* [Dataset entries]

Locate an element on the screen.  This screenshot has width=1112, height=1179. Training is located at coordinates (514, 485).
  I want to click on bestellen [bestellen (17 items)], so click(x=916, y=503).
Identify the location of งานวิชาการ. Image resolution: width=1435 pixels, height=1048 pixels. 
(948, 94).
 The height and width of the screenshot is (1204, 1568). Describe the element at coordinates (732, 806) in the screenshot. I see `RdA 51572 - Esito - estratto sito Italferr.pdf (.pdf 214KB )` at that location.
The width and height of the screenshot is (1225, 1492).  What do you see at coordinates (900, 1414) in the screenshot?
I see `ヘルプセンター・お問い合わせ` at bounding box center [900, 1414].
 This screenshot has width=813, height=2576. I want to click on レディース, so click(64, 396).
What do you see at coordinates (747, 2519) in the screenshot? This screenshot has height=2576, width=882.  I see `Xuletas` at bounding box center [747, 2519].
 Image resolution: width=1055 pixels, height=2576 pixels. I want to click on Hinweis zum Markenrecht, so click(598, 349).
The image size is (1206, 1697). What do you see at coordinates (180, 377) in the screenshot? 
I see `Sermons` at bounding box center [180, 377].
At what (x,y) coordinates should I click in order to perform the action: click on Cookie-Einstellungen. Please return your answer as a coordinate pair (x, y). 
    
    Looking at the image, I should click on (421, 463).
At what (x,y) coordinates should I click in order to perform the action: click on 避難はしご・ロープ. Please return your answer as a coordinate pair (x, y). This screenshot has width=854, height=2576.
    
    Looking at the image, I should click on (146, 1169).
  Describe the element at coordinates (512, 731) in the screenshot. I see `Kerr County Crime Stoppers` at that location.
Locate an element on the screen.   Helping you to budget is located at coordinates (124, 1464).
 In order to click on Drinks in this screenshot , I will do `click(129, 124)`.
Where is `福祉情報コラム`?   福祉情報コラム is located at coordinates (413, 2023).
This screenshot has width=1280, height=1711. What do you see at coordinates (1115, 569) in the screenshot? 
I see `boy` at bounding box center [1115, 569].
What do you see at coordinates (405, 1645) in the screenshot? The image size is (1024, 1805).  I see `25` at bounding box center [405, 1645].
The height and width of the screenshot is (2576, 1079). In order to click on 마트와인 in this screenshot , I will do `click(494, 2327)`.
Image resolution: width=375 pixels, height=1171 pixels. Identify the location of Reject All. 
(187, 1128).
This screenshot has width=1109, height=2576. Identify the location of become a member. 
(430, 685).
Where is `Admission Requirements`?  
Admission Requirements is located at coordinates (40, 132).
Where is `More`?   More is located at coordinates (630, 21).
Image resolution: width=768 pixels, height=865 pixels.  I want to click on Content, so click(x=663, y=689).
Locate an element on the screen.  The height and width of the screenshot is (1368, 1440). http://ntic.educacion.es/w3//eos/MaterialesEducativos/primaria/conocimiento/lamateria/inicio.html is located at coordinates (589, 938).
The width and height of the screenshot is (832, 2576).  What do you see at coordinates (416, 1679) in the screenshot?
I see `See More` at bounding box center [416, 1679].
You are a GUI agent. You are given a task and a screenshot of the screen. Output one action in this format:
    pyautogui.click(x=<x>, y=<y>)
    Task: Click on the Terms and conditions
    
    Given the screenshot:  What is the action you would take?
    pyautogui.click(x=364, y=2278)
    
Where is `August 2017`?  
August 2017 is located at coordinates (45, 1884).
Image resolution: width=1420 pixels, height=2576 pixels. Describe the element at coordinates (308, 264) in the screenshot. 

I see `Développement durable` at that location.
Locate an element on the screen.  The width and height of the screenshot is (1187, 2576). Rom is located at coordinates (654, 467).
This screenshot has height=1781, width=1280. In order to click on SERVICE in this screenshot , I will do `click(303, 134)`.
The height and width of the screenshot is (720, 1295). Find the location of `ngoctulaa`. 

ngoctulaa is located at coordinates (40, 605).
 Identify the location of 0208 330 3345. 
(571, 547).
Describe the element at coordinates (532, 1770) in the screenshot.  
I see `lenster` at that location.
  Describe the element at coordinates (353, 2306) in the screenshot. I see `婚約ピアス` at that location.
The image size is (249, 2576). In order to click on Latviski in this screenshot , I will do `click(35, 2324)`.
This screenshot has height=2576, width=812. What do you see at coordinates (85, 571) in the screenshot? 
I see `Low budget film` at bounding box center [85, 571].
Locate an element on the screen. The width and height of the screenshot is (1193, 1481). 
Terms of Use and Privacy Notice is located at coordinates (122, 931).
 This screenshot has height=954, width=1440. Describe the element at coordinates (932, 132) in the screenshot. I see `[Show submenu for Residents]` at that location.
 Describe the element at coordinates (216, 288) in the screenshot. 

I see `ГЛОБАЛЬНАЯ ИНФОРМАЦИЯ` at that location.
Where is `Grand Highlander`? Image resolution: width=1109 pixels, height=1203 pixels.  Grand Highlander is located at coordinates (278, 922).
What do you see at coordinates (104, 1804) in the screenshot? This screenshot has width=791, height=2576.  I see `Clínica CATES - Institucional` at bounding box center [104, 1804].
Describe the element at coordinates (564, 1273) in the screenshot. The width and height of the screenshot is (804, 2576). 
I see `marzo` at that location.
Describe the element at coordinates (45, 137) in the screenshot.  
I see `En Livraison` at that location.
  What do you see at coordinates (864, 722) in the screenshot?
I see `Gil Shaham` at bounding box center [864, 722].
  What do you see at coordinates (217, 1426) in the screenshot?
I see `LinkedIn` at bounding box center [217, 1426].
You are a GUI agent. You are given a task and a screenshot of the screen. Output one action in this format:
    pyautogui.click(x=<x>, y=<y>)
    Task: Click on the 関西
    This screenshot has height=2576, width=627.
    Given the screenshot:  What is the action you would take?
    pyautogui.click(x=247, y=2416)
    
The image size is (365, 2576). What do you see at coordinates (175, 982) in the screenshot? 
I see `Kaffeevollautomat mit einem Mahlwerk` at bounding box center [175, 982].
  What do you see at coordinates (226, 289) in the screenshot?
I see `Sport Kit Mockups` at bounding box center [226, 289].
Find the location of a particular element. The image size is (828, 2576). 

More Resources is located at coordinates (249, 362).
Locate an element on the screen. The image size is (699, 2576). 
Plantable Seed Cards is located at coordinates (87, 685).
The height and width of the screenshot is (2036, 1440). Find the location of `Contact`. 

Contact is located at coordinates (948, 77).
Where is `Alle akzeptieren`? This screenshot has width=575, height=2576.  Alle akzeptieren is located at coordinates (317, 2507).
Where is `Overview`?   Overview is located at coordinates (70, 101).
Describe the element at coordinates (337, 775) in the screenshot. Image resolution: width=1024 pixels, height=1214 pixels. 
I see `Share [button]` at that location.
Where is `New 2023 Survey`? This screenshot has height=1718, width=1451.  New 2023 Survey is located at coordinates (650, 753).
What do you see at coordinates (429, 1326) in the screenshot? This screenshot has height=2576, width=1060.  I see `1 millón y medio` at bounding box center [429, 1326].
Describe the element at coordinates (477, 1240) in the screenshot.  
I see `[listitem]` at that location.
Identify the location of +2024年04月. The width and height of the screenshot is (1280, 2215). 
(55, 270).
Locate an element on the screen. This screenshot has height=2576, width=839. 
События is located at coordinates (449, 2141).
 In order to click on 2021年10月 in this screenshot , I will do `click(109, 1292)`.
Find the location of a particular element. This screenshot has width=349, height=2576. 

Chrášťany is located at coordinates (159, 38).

* [TASK DETAILS]
Until the last line is reached, keep transcribing the data exactly.

* [TASK RESULT]
Locate an element on the screen.  This screenshot has width=1112, height=1179. Training is located at coordinates (514, 485).
  I want to click on bestellen [bestellen (17 items)], so click(x=916, y=503).
Identify the location of งานวิชาการ. Image resolution: width=1435 pixels, height=1048 pixels. 
(948, 94).
 The height and width of the screenshot is (1204, 1568). Describe the element at coordinates (732, 806) in the screenshot. I see `RdA 51572 - Esito - estratto sito Italferr.pdf (.pdf 214KB )` at that location.
The width and height of the screenshot is (1225, 1492).  What do you see at coordinates (900, 1414) in the screenshot?
I see `ヘルプセンター・お問い合わせ` at bounding box center [900, 1414].
 This screenshot has width=813, height=2576. I want to click on レディース, so click(64, 396).
What do you see at coordinates (747, 2519) in the screenshot? This screenshot has height=2576, width=882.  I see `Xuletas` at bounding box center [747, 2519].
 Image resolution: width=1055 pixels, height=2576 pixels. I want to click on Hinweis zum Markenrecht, so click(598, 349).
The image size is (1206, 1697). What do you see at coordinates (180, 377) in the screenshot? 
I see `Sermons` at bounding box center [180, 377].
At what (x,y) coordinates should I click in order to perform the action: click on Cookie-Einstellungen. Please return your answer as a coordinate pair (x, y). 
    
    Looking at the image, I should click on (421, 463).
At what (x,y) coordinates should I click in order to perform the action: click on 避難はしご・ロープ. Please return your answer as a coordinate pair (x, y). This screenshot has width=854, height=2576.
    
    Looking at the image, I should click on (146, 1169).
  Describe the element at coordinates (512, 731) in the screenshot. I see `Kerr County Crime Stoppers` at that location.
Locate an element on the screen.   Helping you to budget is located at coordinates (124, 1464).
 In order to click on Drinks in this screenshot , I will do `click(129, 124)`.
Where is `福祉情報コラム`?   福祉情報コラム is located at coordinates (413, 2023).
This screenshot has width=1280, height=1711. What do you see at coordinates (1115, 569) in the screenshot? 
I see `boy` at bounding box center [1115, 569].
What do you see at coordinates (405, 1645) in the screenshot? The image size is (1024, 1805).  I see `25` at bounding box center [405, 1645].
The height and width of the screenshot is (2576, 1079). In order to click on 마트와인 in this screenshot , I will do `click(494, 2327)`.
Image resolution: width=375 pixels, height=1171 pixels. Identify the location of Reject All. 
(187, 1128).
This screenshot has width=1109, height=2576. Identify the location of become a member. 
(430, 685).
Where is `Admission Requirements`?  
Admission Requirements is located at coordinates (40, 132).
Where is `More`?   More is located at coordinates (630, 21).
Image resolution: width=768 pixels, height=865 pixels.  I want to click on Content, so click(x=663, y=689).
Locate an element on the screen.  The height and width of the screenshot is (1368, 1440). http://ntic.educacion.es/w3//eos/MaterialesEducativos/primaria/conocimiento/lamateria/inicio.html is located at coordinates (589, 938).
The width and height of the screenshot is (832, 2576).  What do you see at coordinates (416, 1679) in the screenshot?
I see `See More` at bounding box center [416, 1679].
You are a GUI agent. You are given a task and a screenshot of the screen. Output one action in this format:
    pyautogui.click(x=<x>, y=<y>)
    Task: Click on the Terms and conditions
    
    Given the screenshot:  What is the action you would take?
    pyautogui.click(x=364, y=2278)
    
Where is `August 2017`?  
August 2017 is located at coordinates (45, 1884).
Image resolution: width=1420 pixels, height=2576 pixels. Describe the element at coordinates (308, 264) in the screenshot. 

I see `Développement durable` at that location.
Locate an element on the screen.  The width and height of the screenshot is (1187, 2576). Rom is located at coordinates (654, 467).
This screenshot has height=1781, width=1280. In order to click on SERVICE in this screenshot , I will do `click(303, 134)`.
The height and width of the screenshot is (720, 1295). Find the location of `ngoctulaa`. 

ngoctulaa is located at coordinates (40, 605).
 Identify the location of 0208 330 3345. 
(571, 547).
Describe the element at coordinates (532, 1770) in the screenshot.  
I see `lenster` at that location.
  Describe the element at coordinates (353, 2306) in the screenshot. I see `婚約ピアス` at that location.
The image size is (249, 2576). In order to click on Latviski in this screenshot , I will do `click(35, 2324)`.
This screenshot has height=2576, width=812. What do you see at coordinates (85, 571) in the screenshot? 
I see `Low budget film` at bounding box center [85, 571].
Locate an element on the screen. The width and height of the screenshot is (1193, 1481). 
Terms of Use and Privacy Notice is located at coordinates (122, 931).
 This screenshot has height=954, width=1440. Describe the element at coordinates (932, 132) in the screenshot. I see `[Show submenu for Residents]` at that location.
 Describe the element at coordinates (216, 288) in the screenshot. 

I see `ГЛОБАЛЬНАЯ ИНФОРМАЦИЯ` at that location.
Where is `Grand Highlander`? Image resolution: width=1109 pixels, height=1203 pixels.  Grand Highlander is located at coordinates (278, 922).
What do you see at coordinates (104, 1804) in the screenshot? This screenshot has width=791, height=2576.  I see `Clínica CATES - Institucional` at bounding box center [104, 1804].
Describe the element at coordinates (564, 1273) in the screenshot. The width and height of the screenshot is (804, 2576). 
I see `marzo` at that location.
Describe the element at coordinates (45, 137) in the screenshot.  
I see `En Livraison` at that location.
  What do you see at coordinates (864, 722) in the screenshot?
I see `Gil Shaham` at bounding box center [864, 722].
  What do you see at coordinates (217, 1426) in the screenshot?
I see `LinkedIn` at bounding box center [217, 1426].
You are a GUI agent. You are given a task and a screenshot of the screen. Output one action in this format:
    pyautogui.click(x=<x>, y=<y>)
    Task: Click on the 関西
    This screenshot has height=2576, width=627.
    Given the screenshot:  What is the action you would take?
    pyautogui.click(x=247, y=2416)
    
The image size is (365, 2576). What do you see at coordinates (175, 982) in the screenshot? 
I see `Kaffeevollautomat mit einem Mahlwerk` at bounding box center [175, 982].
  What do you see at coordinates (226, 289) in the screenshot?
I see `Sport Kit Mockups` at bounding box center [226, 289].
Find the location of a particular element. The image size is (828, 2576). 

More Resources is located at coordinates (249, 362).
Locate an element on the screen. The image size is (699, 2576). 
Plantable Seed Cards is located at coordinates (87, 685).
The height and width of the screenshot is (2036, 1440). Find the location of `Contact`. 

Contact is located at coordinates (948, 77).
Where is `Alle akzeptieren`? This screenshot has width=575, height=2576.  Alle akzeptieren is located at coordinates (317, 2507).
Where is `Overview`?   Overview is located at coordinates (70, 101).
Describe the element at coordinates (337, 775) in the screenshot. Image resolution: width=1024 pixels, height=1214 pixels. 
I see `Share [button]` at that location.
Where is `New 2023 Survey`? This screenshot has height=1718, width=1451.  New 2023 Survey is located at coordinates (650, 753).
What do you see at coordinates (429, 1326) in the screenshot? This screenshot has height=2576, width=1060.  I see `1 millón y medio` at bounding box center [429, 1326].
Describe the element at coordinates (477, 1240) in the screenshot.  
I see `[listitem]` at that location.
Identify the location of +2024年04月. The width and height of the screenshot is (1280, 2215). 
(55, 270).
Locate an element on the screen. This screenshot has height=2576, width=839. 
События is located at coordinates (449, 2141).
 In order to click on 2021年10月 in this screenshot , I will do `click(109, 1292)`.
Find the location of a particular element. This screenshot has width=349, height=2576. 

Chrášťany is located at coordinates (159, 38).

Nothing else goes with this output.